The villi height and crypt depth of the intestine play an important role in nutrient absorption and providing a protective barrier (Liu et al., 2012). The villi is an important component of the intestinal tract, whose height reflects the absorption capacity of the small intestine (Pluske et al., 1997). Therefore, villi height, crypt depth, and the ratio of villi height to crypt depth are key indicators for assessing intestinal health and function (Liu et al., 2012).
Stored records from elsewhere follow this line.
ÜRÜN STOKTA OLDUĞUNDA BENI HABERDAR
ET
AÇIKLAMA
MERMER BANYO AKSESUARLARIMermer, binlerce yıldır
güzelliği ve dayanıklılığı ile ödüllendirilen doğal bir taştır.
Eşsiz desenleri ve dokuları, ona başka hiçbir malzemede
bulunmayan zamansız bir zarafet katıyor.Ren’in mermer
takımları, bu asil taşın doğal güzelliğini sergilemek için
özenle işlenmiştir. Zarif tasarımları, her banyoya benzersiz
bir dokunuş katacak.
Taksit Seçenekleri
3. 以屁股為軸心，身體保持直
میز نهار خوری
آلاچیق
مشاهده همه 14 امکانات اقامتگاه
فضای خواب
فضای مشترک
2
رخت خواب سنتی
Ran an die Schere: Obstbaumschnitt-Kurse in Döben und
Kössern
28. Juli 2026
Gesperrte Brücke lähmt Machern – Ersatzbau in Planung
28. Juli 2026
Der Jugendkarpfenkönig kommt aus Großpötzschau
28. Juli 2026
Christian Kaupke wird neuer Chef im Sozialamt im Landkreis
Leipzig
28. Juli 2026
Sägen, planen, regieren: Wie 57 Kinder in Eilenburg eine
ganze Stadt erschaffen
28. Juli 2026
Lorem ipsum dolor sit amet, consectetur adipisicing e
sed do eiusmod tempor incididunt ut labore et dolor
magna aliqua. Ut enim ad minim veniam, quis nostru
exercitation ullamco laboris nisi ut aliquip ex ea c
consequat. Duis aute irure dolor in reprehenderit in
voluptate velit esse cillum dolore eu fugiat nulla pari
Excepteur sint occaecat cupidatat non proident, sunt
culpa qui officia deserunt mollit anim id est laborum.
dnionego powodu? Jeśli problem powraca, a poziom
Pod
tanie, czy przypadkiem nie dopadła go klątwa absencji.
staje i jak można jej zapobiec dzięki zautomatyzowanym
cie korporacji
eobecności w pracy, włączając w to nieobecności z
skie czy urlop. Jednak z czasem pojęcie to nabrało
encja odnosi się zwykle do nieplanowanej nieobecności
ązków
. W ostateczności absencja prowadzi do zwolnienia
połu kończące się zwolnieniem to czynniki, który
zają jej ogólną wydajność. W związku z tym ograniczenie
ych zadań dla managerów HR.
In the current trial, compared with the control group, the addition of 3% A. argyi to the diet significantly increased the crypt depth of the duodenum and tended to decrease the villus height of the jejunum and ileum. Chu and Song (2012) reported that more than 8% addition of wormwood decreased growth performance of rats on account of decreased nutrient digestibility. Thus, A. argyi seems to be potentially toxic. The results showed that when the addition of A. argyi reaches 3%, it destroys the morphological structure of the intestinal tract, which is not conducive to the absorption of nutrients.

Conclusion

In conclusion, dietary supplementation with 2% A. argyi was beneficial for improving egg quality and increasing polyunsaturated fatty acids in egg yolk. As far as enhancing the antioxidant function, the 1% addition was better. The addition of 3% reduced the antioxidant capacity of the organism and damaged the morphological structure of the intestine.